I'm having trouble with this proof: Prove that there are infinitely many prime numbers, using proof by contradiction. My teacher gave it to us the first day of class, but I'm a little lost:

Assume there are finitely many prime number,
P1, P2, P3,...,Pn.

Let q=(P1*P2*P3*...*Pn)+1

Then, for all 1≤i≤n, Pi does not divide q, so therefore there must be at least Pn more prime, Pn+1.
Here we reach a contradiction since we assumed there were only n primes. Therefore our assumption is in error and there are infinitely many primes. #

I don't understand the portion in red. Can anyone please explain it in simple terms?

Thanks.

 

[vela]

What part do you specifically not understand? That p_i doesn't divide q?

 

[1MileCrash]

It just means that based on how q is defined (all n primes multiplied, then one added) there is no prime that can divide q.

This suggests that p is either a prime itself or is not composed of prime factors.

The second case is impossible, and the first contradicts our claim of there being only n primes.

 

[SammyS]

I'm having trouble with this proof: Prove that there are infinitely many prime numbers, using proof by contradiction. My teacher gave it to us the first day of class, but I'm a little lost:

Assume there are finitely many prime number,
P1, P2, P3,...,Pn.

Let q=(P1*P2*P3*...*Pn)+1

Then, for all 1≤i≤n, Pi does not divide q, so therefore there must be at least Pn more prime, Pn+1.
Here we reach a contradiction since we assumed there were only n primes.

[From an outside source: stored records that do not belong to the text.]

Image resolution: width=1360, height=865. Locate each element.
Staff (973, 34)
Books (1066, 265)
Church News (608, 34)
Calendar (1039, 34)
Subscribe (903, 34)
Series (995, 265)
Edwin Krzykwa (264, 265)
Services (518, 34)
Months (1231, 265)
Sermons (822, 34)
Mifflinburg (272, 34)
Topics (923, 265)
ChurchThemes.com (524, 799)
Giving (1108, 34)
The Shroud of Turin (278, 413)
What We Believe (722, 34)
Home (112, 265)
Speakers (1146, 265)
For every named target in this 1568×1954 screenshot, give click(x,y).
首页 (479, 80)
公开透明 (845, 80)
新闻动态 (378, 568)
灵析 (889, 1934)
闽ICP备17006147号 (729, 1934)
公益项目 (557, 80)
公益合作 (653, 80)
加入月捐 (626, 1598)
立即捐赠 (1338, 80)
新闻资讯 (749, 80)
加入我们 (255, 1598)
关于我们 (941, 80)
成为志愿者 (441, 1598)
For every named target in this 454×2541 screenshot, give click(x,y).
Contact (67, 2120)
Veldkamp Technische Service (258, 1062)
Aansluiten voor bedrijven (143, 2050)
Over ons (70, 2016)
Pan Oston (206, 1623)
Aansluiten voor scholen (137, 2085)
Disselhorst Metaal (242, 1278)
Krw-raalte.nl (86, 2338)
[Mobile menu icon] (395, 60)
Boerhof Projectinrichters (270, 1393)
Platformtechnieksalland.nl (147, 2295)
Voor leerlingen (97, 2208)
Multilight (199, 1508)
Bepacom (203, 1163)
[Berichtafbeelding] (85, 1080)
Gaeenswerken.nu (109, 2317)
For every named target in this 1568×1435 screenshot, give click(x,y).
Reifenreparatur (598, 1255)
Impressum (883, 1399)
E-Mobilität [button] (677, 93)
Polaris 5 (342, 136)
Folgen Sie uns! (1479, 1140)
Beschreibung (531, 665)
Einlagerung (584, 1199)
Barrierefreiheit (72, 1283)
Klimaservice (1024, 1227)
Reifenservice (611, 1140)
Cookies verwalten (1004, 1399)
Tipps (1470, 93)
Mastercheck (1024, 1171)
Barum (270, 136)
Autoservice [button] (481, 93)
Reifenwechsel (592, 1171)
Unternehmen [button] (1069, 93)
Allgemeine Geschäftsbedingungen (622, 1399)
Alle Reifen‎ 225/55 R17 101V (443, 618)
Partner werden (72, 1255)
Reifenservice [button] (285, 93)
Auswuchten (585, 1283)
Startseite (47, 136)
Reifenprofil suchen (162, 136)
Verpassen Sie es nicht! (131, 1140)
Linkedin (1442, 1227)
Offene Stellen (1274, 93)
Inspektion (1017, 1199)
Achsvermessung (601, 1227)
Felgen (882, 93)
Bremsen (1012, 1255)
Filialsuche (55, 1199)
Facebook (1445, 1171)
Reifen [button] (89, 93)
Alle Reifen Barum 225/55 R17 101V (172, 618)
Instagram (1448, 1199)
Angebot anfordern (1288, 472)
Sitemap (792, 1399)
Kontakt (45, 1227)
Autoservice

Therefore our assumption is in error and there are infinitely many primes. #

I don't understand the portion in red. Can anyone please explain it in simple terms?

Thanks.

Instead of saying

Then, for all 1≤i≤n, P_i does not divide q, so therefore there must be at least P_n more prime, P_n+1. ​

you could expand this a little and say

Then, for all 1 ≤ i ≤ n, q ≡ 1 (mod P_i). Thus, P_i does not divide q, so therefore there must be at least one more prime, Pn+1.
​

 

[1MileCrash]

I'm not sure how convincing this is, but maybe this will make it clear:



Let
$k = x_{1}x_{2}...x_{n}$ and $x_{i} =/= 1$

In other words, k equals a bunch of numbers multiplied, and we aren't letting any of them be one (because they have no effect on the value of k.)

Now consider k + 1.

$k + 1 = x_{1}x_{2}...x_{n} + 1$

Now let's assume that $k + 1$ is divisible by some $x_{i}$.

Then, there exists some integer $l$ such that $x_{i}l = k + 1$

Then $l = \frac{k}{x_{i}} + \frac{1}{x{i}}$

But this doesn't make sense. $\frac{k}{x_{i}}$ is guaranteed to be an integer because we know that k is divisible by $x_{i}$, and $\frac{1}{x_{i}}$ is guaranteed to not be an integer, because it is the reciprocal of some non-one number.

So, adding them together is guaranteed not to be an integer.

Therefore, there isn't a single $x_{i}$ that divides $k+1$.